A ocorrência desse tipo de crime se relaciona à cultura do estupro – formas de comportamento que silenciam e violentam, especialmente, mulheres de todas as idades. “A cultura do estupro está relacionada com a ideia de que o corpo da mulher não é uma propriedade dela, mas que pode ser acessado por todos os homens”, explica Izaura Santiago da Cruz, coordenadora do grupo de pesquisa em Ciência, Gênero e Educação do Núcleo de Estudos Interdisciplinares sobre a Mulher (Neim/Ufba).

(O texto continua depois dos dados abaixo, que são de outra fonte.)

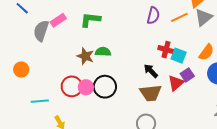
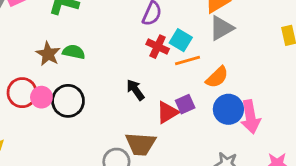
orange line: (179, 17) -> (187, 60), moved
red cross: (166, 50) -> (158, 47), moved
cyan square: (179, 56) -> (181, 40), moved
brown trapezoid: (151, 93) -> (141, 144), moved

“O estupro é, então, uma forma de demonstração que os homens têm poder sobre o corpo da mulher, mesmo que ela não concorde. Não tem nada a ver com a roupa da mulher ou com a roupa que ela estava, mas com a demonstração de poder sobre elas”, completa a professora. Izaura Santiago ressalta ainda que a cultura do estupro se materializa no cotidiano em episódios de assédio e importunação.

Joseilson Souza da Silva, 43, preso após confessar ter matado e abusado da menina Aisha Vitória, tentou estuprar uma criança de 7 anos, em São Gonçalo dos Campos, em 2015. Ele chegou a ficar preso durante 10 dias, mas foi liberado pela Justiça. A família de Aisha desconfiou que algum vizinho tivesse relação com a morte dela, antes de o homem confessar o crime à polícia.

Para a professora Izaura Santiago, zelar pela segurança de crianças deve ser uma missão compartilhada por todos. “Uma sociedade que se propõe a cuidar do bem-estar coletivo tem o papel fundamental de proteger as crianças, para que elas possam crescer com liberdade, segurança e sem medos. A educação precisa promover uma cultura de combate à violência”, afirma.